Overheard at a Diner


Two women were commiserating about their kids. Said one to the other: "There's not that much difference between teens and toddlers, other than age and vocabulary."





Multicultural Spokane


Film director Wayne Wang has helmed mainstream movies (Maid in Manhattan, Because of Winn-Dixie) and films about immigrants' experiences (The Joy Luck Club). Now through Nov. 9, he's in Spokane, to film a multicultural project called A Thousand Years of Good Prayers. It's about a Chinese man who comes to the States to comfort his daughter after her divorce, only to find himself romantically involved with an Iranian woman.


The New Trend


Baptists and Presbyterians should probably skip this next item.


The Episcopalians are going to be dancing in church on Friday night. And not just any dance, but the sensual, swaying rhythms of bossa nova -- the "new trend" that updates the sultriness index even of that jazzy, sybaritic musical form, Brazilian samba.


That's right, the nine members of Desafinado will blow their flutes, mute their trumpets and beat their drums to the tunes of Stan Getz, Sergio Mendes and Joao Gilberto inside St. John's Cathedral (12th Ave. and Grand Blvd.) as a benefit for Spokane's Interfaith Hospitality Network, which provides emergency shelter for homeless families. The hip-shimmying commences on Friday, Oct. 27, at 7 pm, and tickets are $10. Call 838-4277 or 325-SEAT.
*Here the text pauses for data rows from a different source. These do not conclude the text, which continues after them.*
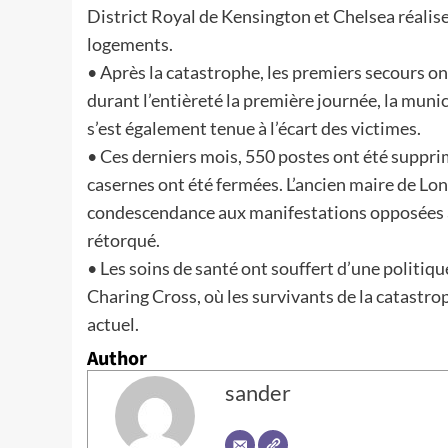
District Royal de Kensington et Chelsea réalise
logements.
• Après la catastrophe, les premiers secours o
durant l’entièreté la première journée, la muni
s’est également tenue à l’écart des victimes.
• Ces derniers mois, 550 postes ont été suppri
casernes ont été fermées. L’ancien maire de Lon
condescendance aux manifestations opposées à cet
rétorqué.
• Les soins de santé ont souffert d’une politiq
Charing Cross, où les survivants de la catastr
actuel.
Author
sander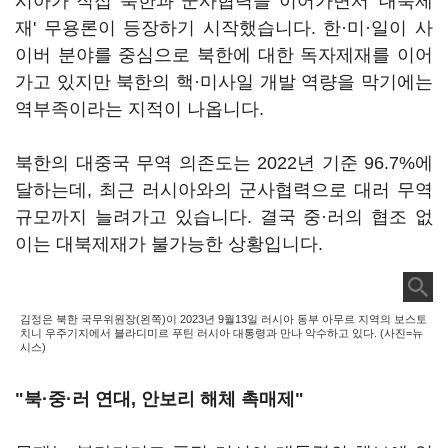
시아가 직접 북한과 군사협력을 이어가면서 '대북제
재' 무용론이 등장하기 시작했습니다. 한·미·일이 사
이버 분야를 중심으로 북한에 대한 독자제재를 이어
가고 있지만 북한의 핵·미사일 개발 역량을 막기에는
역부족이라는 지적이 나옵니다.
북한의 대중국 무역 의존도는 2022년 기준 96.7%에
달하는데, 최근 러시아와의 군사협력으로 대러 무역
규모까지 늘려가고 있습니다. 결국 중·러의 협조 없
이는 대북제재가 불가능한 상황입니다.
김정은 북한 국무위원장(왼쪽)이 2023년 9월13일 러시아 동부 아무르 지역의 보스토
치니 우주기지에서 블라디미르 푸틴 러시아 대통령과 만나 악수하고 있다. (사진=뉴
시스)
"북·중·러 연대, 안보리 해체 촉매제"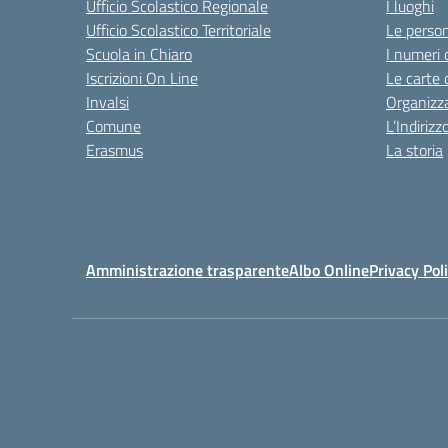
Ufficio Scolastico Regionale
I luoghi
Ufficio Scolastico Territoriale
Le perso
Scuola in Chiaro
I numeri 
Iscrizioni On Line
Le carte 
Invalsi
Organizz
Comune
L’Indiriz
Erasmus
La storia
Amministrazione trasparente
Albo Online
Privacy Pol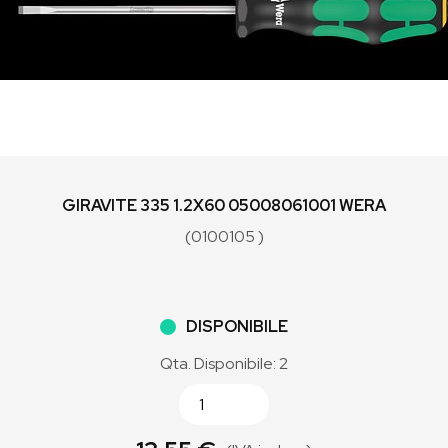
GIRAVITE 335 1.2X60 05008061001 WERA
(0100105 )
DISPONIBILE
Qta. Disponibile: 2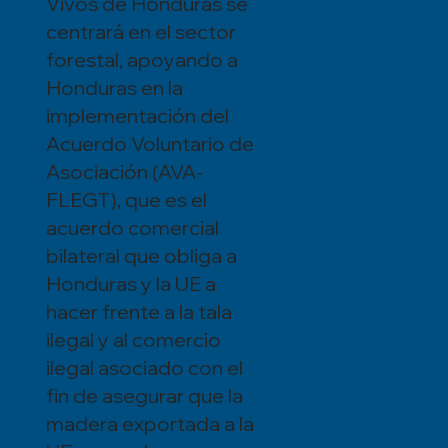
Vivos de Honduras se
centrará en el sector
forestal, apoyando a
Honduras en la
implementación del
Acuerdo Voluntario de
Asociación (AVA-
FLEGT), que es el
acuerdo comercial
bilateral que obliga a
Honduras y la UE a
hacer frente a la tala
ilegal y al comercio
ilegal asociado con el
fin de asegurar que la
madera exportada a la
Only question is: If you join a samba line inside an Episcopalian cathedral, aren't there times when you should bow or genuflect or something?





Where Is Thy Sting?


The rumble of low voices in the second movement of Brahms' A German Requiem gave us shivers on Friday night, while the sweet melody of the soprano solo foreshadowed Mahler's Resurrection Symphony by about 50 years. With 100 voices and a full orchestra at his fingertips, Eckart Preu had a blast with the composer's meditations on mortality and eternity.





EnfRaud


Ex-Enron CEO Jeff Skilling -- so smooth, so ingratiating as he talks about his innocence. Surely 24 years is too much? Then again, asked after his sentencing about whether he feels any remorse, Skilling went on and on about his own hardships. And there's this item, one of Skilling's e-mails introduced as evidence at trial: "Blank you, you piece of blank. I can't wait to see you go down with the ship like all the other vermin. Smug, paranoid, unhappy blanker blanker. Eat blank."


What was that about the vocabulary of teens and toddlers? For still more fun with e-mails from all manner of Enron execs, visit enron.trampolinesystems.com.